Today we have the most delicious Chit Chat and All That! going on. The sexy wicked woman of the web, Cassandre Dayne chats with the ever sexy stud of AfterDark Online, Ray Sostre *drool*
Oh yes that's right I'm introducing today's Chit Chat, sorry got side tracked for a minute there.
Well to those who are just waking, get that cuppa and make yourself comfy, for those who are just getting home after a hard day of work, pour that icy cold drink and I'll just fan myself off here *giggles*
POLYAMORY
RELATIONSHIPS – COULD YOU HANDLE MORE THAN ONE?
Cassandre
Dayne & Ray Sostre
We’ve all talked about ménage before and
it’s a hot topic to write and read about. Generally the sizzling moment is
considered either a one time or playtime event. It’s merely a fantasy. Right?
What if you were determined to live the lifestyle sharing your home and your
bed with more than one person? That’s something in our society called a
polyamory relationship. Just what is a polyamory relationship? It’s defined as
the practice, desire or acceptance of having more than one intimate
relationship at a time with the knowledge and consent of everyone involved. In
other words this can mean three people sharing an intimate relationship or more
– sometimes couples are involved. Often the group lives together sharing not
only their physical and emotional passions but their basic every day lives as
well. Sometimes marriage is involved with a third person not being legally
joined but often times this is not the case.
People who identify themselves as
polyamorous generally reject the viewpoint that sexual and relationship
exclusivity are necessary for deep, committed, long term loving relationships.
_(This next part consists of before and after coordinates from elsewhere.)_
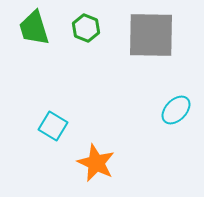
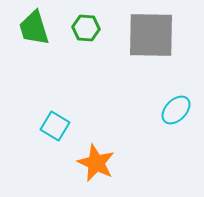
green hexagon: rotated 16 degrees counterclockwise
cyan square: moved 2 px right
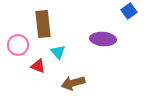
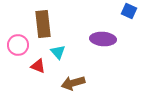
blue square: rotated 28 degrees counterclockwise
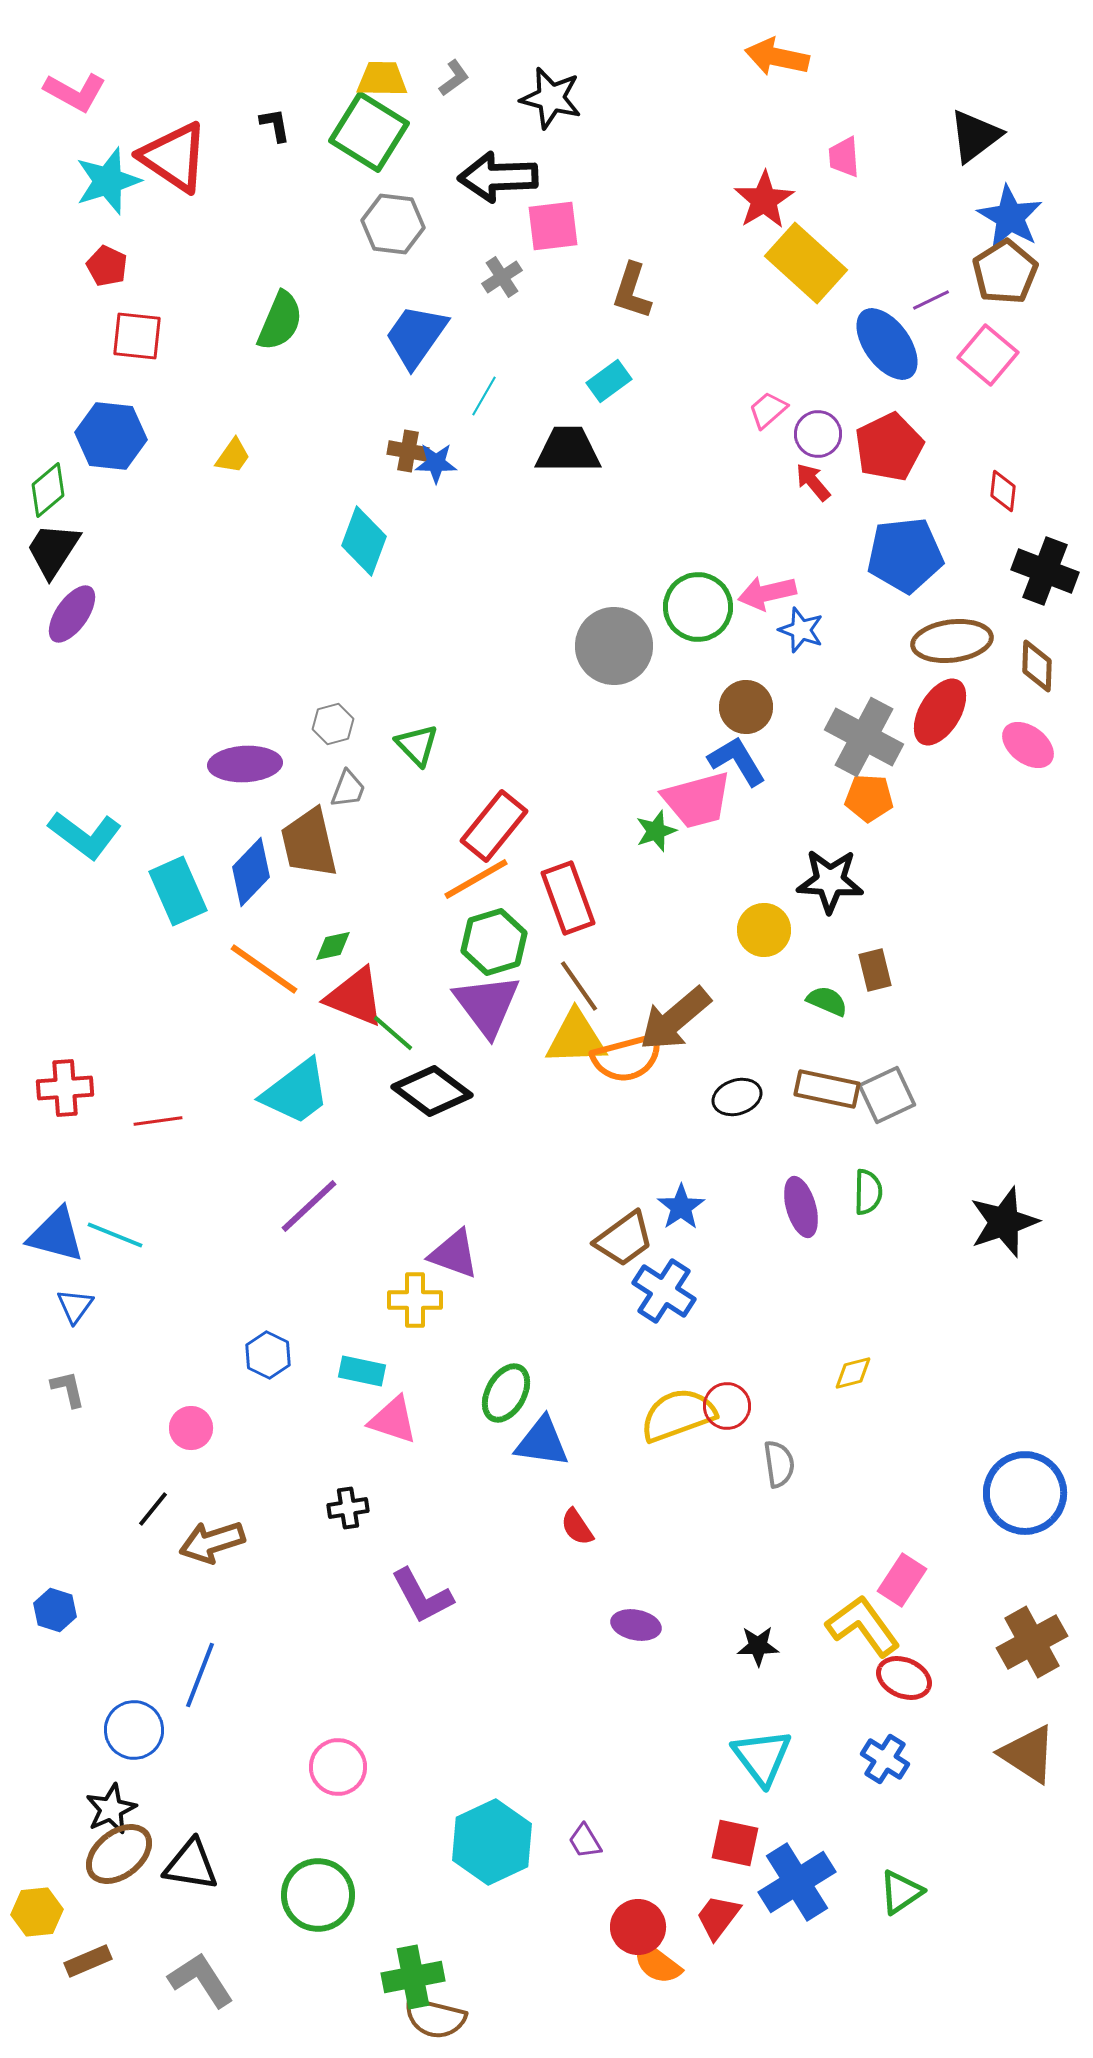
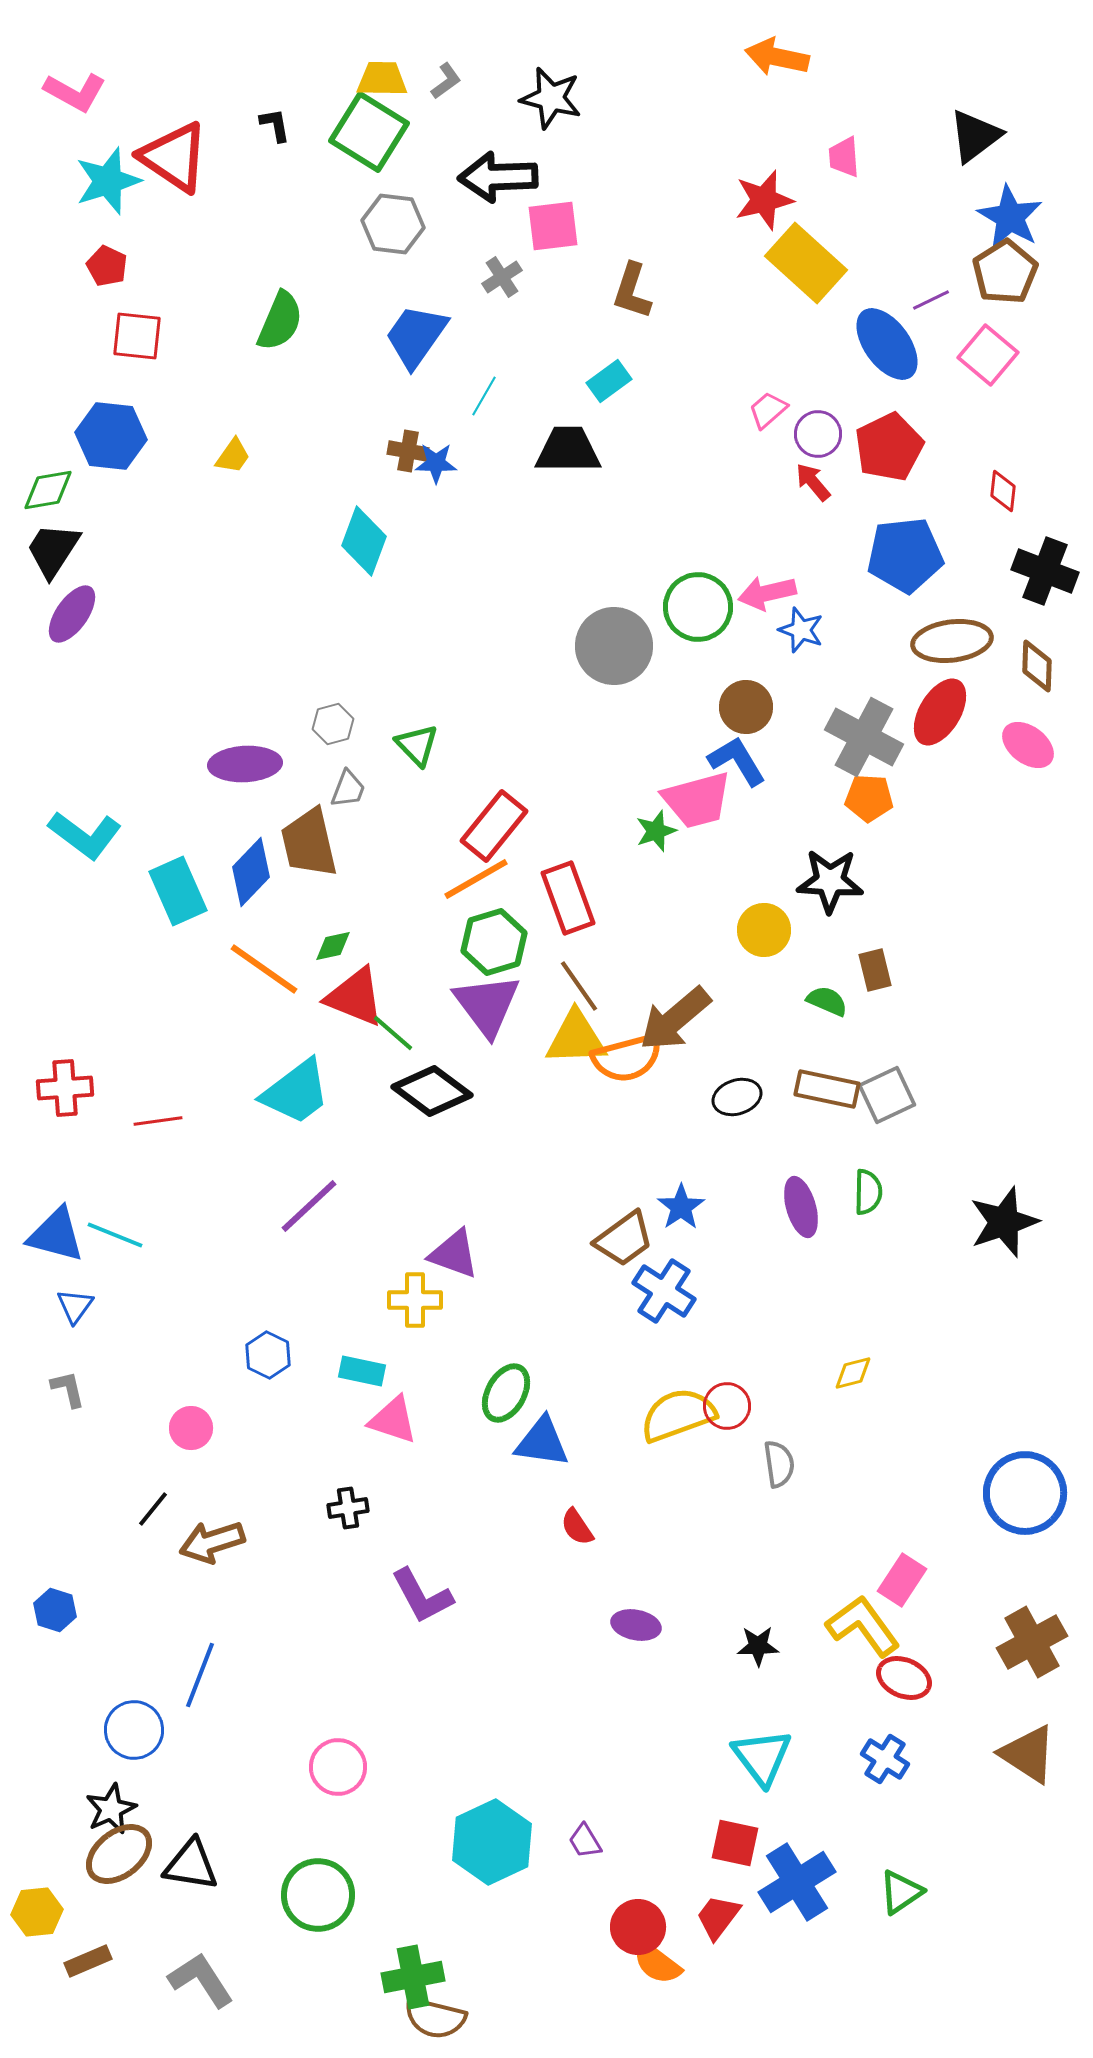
gray L-shape at (454, 78): moved 8 px left, 3 px down
red star at (764, 200): rotated 18 degrees clockwise
green diamond at (48, 490): rotated 30 degrees clockwise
Quite frankly sex is not necessarily a focus in these types of situations. This
is more about loving the lifestyle of sharing your life, your families and
responsibilities.There are many factions and cultural diversities of this
lifestyle that include men and women engaging in BDSM, Modern Tantra and
Neo-Pagans. It think Ray and I are going to touch on two aspects today
including a loving relationship that perhaps isn’t focused on sex and one in
the BDSM lifestyle. While this isn’t for everyone keep an open mind. Think of
this – as of 2009 there were over 500,000 of these relationships recorded.
Imagine today.
Let’s talk about
respective roles played
Cassandre:
I think that I find it fascinating with any couple who takes more of the
lead. Often times in modern society home and life including bills are
considered shared but we all know that when push comes to shove on member is
more in charge. For me I would think it would be an incredible dichotomy
sharing this aspect with a third person.
Ray: It could be interesting, I mean what’s more than having
to talk with just the same person about your day at work or other issues. But
there’s a drawback of dealing with numerous emotions, issues, and having a real
piece of mind is the most important thing in any relationship. While it is
great to have that type of relationship, there’s nothing like having a piece of
mind with one person rather than a number of people.
Cassandre:
I can understand that too but I think for people who are so busy in
their lives this would help and also being a woman who can love more than one
person – meaning I don’t believe in the idea there is just one single person in
the world for you – then I can see this. I really think the highest form of
trust, respect and communication is needed however.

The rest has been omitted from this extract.